COLUMBUS, Ohio — A ballot battle in Ohio that pits the union rights of public workers against Republican efforts to shrink government and limit organized labor's reach culminates Tuesday in a vote with political consequences from statehouses to Pennsylvania Avenue.
A question called Issue 2 asks voters to accept or reject a voluminous rewrite of Ohio's collective bargaining law that GOP Gov. John Kasich signed in March, less than three months after his party regained power in the closely divided swing state.
Thousands descended on the Statehouse in protest of the legislation known as Senate Bill 5, prompting state officials at one point to lock the doors out of concern for lawmakers' safety.
The legislation affects more than 350,000 police, firefighters, teachers, nurses and other government workers. It sets mandatory health care and pension minimums for unionized government employees, bans public worker strikes, scraps binding arbitration and prohibits basing promotions solely on seniority.

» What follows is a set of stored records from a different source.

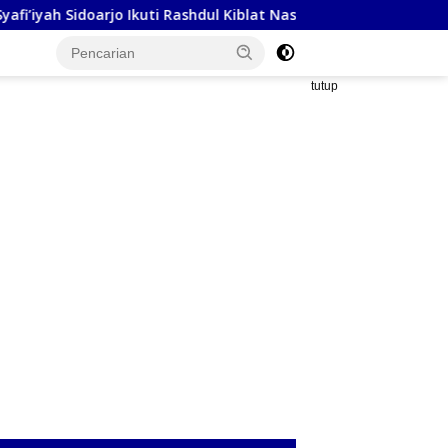
o Ikuti Rashdul Kiblat Nasional, Siapkan Penyesuaian Arah Kibla
tutup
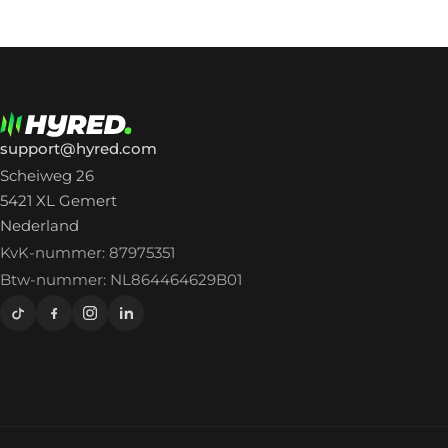
support@hyred.com
Scheiweg 26
5421 XL Gemert
Nederland
KvK-nummer: 87975351
Btw-nummer: NL864464629B01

By including police and firefighters, Ohio's bill went further than Wisconsin's, which was the first in a series of union-limiting measures plugged by Republican governors this year as they faced deep budget holes and a tea party movement fed up with government excess. Democratic governors, including New York's Andrew Cuomo and Connecticut's Dannel Malloy, have also faced down their public employee unions in attempts to rein in costs.
That's why labor badly needs a win in Ohio, said Lee Adler, who teaches labor issues at Cornell University's New York State School of Industrial and Labor Relations.
"If the governor of Ohio is able to hold the line on the legislation that was passed, then it would be a very significant setback for public sector workers and public sector unions in the U.S.," he said. "Likewise, if the other result happens, then it would certainly provide a considerable amount of hope that, with the proper kind of mobilization and the proper kind of targeting, some of the retrenchment that has been directed at public sector workers can be combated."
Victory could also galvanize support and build energy within the Democratic-leaning labor movement ahead of the 2012 presidential election, a potential boon for President Obama's re-election effort.
We Are Ohio, the labor-backed coalition fighting the law, had raised more than $24 million as of mid-October — more than Obama, John McCain and 18 other presidential contenders raised in combined Ohio contributions during the 2008 presidential election, according to Federal Election Commission data.
Building a Better Ohio, the business-fueled proponent campaign, has raised $8 million. Outside groups including FreedomWorks, Americans for Prosperity and the Virginia-based Alliance for America's Future are also rallying support for the law.